The dose-dependent behavior of the tested oligodeoxynucleotides is already evident after a single application. The result of a series of concentrations is shown in FIG. 1.

As shown in Fig. 2, the same dose-dependent effect is also found on protein levels.

To determine the anti-proliferative effect, the cells were transfected and after 24, The living cells were determined for 48 and 72 hours. Here shows up highly significant effect.

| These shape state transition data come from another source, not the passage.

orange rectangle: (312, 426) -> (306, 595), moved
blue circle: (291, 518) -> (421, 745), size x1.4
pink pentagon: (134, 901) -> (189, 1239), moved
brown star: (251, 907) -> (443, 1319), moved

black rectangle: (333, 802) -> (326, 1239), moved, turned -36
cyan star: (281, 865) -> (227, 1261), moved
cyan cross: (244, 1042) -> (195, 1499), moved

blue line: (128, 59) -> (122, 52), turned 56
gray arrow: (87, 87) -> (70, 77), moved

Transfections in mouse fibroblasts did not show the effects described above (data did not shown). All data are exemplary for the antisense ODN Hannah-05 played.

Claims (7)

1. Antisense oligodeoxynucleotide with the aim of inhibiting the translation of PTTG-1 mRNA in human cells. 2. Antisense oligodeoxynucleotides for inhibiting PTTG-1 expression in human cells, characterized in that the sequence 5'-TAG CAA CAT ACC AAA CTT TC-3 'or 5'-TAT CAA CAT AGA TCA GAG TA-3' or 5'-TCA ACA TCC AGG GTC GAC AG-3 ', optionally modified against enzyme degradation, having. 3. Antisense oligodeoxynucleotide according to claim 1 and 2, characterized characterized that it is due to the incorporation of Phophotriester and / or Phosphoroamide and / or methyl phosphonate and / or phosphorothioate and / or Peptide nucleic acid groups is modified. 4. Antisense oligodeoxynucleotide according to claim 3, characterized in that it is only modified with phosphorothioate groups. 5. Antisense oligodeoxynucleotide according to one of claims 1 to 4, characterized characterized that it is in cell cultures of the human cancer cell line HeLa-S3 has a transfection efficiency of over 90%. 6. Antisense oligodeoxynucleotide according to one of claims 1 to 5, characterized characterized that after a single application to HeLa-S3 cells the mRNA Concentration can be reduced to below 10% of a control. 7. Antisense oligodeoxynucleotide according to any one of claims 1 to 5, characterized characterized that after treatment of HeLa-S3 cells the number of viable cells down to 30% or less.